**How to complete this task**.
Reproduce the data below exactly. Skip the pictures.

**Excerpted data**.

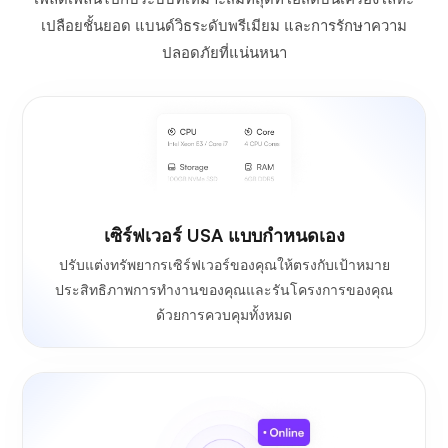
เปลือยชั้นยอด แบนด์วิธระดับพรีเมียม และการรักษาความ
ปลอดภัยที่แน่นหนา
เซิร์ฟเวอร์ USA แบบกำหนดเอง
ปรับแต่งทรัพยากรเซิร์ฟเวอร์ของคุณให้ตรงกับเป้าหมาย
ประสิทธิภาพการทำงานของคุณและรันโครงการของคุณ
ด้วยการควบคุมทั้งหมด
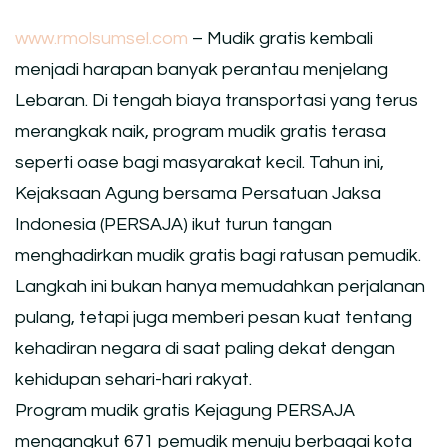
www.rmolsumsel.com
– Mudik gratis kembali
menjadi harapan banyak perantau menjelang
Lebaran. Di tengah biaya transportasi yang terus
merangkak naik, program mudik gratis terasa
seperti oase bagi masyarakat kecil. Tahun ini,
Kejaksaan Agung bersama Persatuan Jaksa
Indonesia (PERSAJA) ikut turun tangan
menghadirkan mudik gratis bagi ratusan pemudik.
Langkah ini bukan hanya memudahkan perjalanan
pulang, tetapi juga memberi pesan kuat tentang
kehadiran negara di saat paling dekat dengan
kehidupan sehari-hari rakyat.
Program mudik gratis Kejagung PERSAJA
mengangkut 671 pemudik menuju berbagai kota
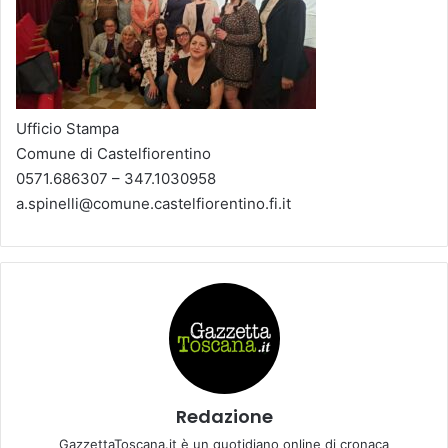
Ufficio Stampa
Comune di Castelfiorentino
0571.686307 – 347.1030958
a.spinelli@comune.castelfiorentino.fi.it
Redazione
GazzettaToscana.it è un quotidiano online di cronaca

**Final answer**.
เปลือยชั้นยอด แบนด์วิธระดับพรีเมียม และการรักษาความ
ปลอดภัยที่แน่นหนา
เซิร์ฟเวอร์ USA แบบกำหนดเอง
ปรับแต่งทรัพยากรเซิร์ฟเวอร์ของคุณให้ตรงกับเป้าหมาย
ประสิทธิภาพการทำงานของคุณและรันโครงการของคุณ
ด้วยการควบคุมทั้งหมด
www.rmolsumsel.com
– Mudik gratis kembali
menjadi harapan banyak perantau menjelang
Lebaran. Di tengah biaya transportasi yang terus
merangkak naik, program mudik gratis terasa
seperti oase bagi masyarakat kecil. Tahun ini,
Kejaksaan Agung bersama Persatuan Jaksa
Indonesia (PERSAJA) ikut turun tangan
menghadirkan mudik gratis bagi ratusan pemudik.
Langkah ini bukan hanya memudahkan perjalanan
pulang, tetapi juga memberi pesan kuat tentang
kehadiran negara di saat paling dekat dengan
kehidupan sehari-hari rakyat.
Program mudik gratis Kejagung PERSAJA
mengangkut 671 pemudik menuju berbagai kota
Ufficio Stampa
Comune di Castelfiorentino
0571.686307 – 347.1030958
a.spinelli@comune.castelfiorentino.fi.it
Redazione
GazzettaToscana.it è un quotidiano online di cronaca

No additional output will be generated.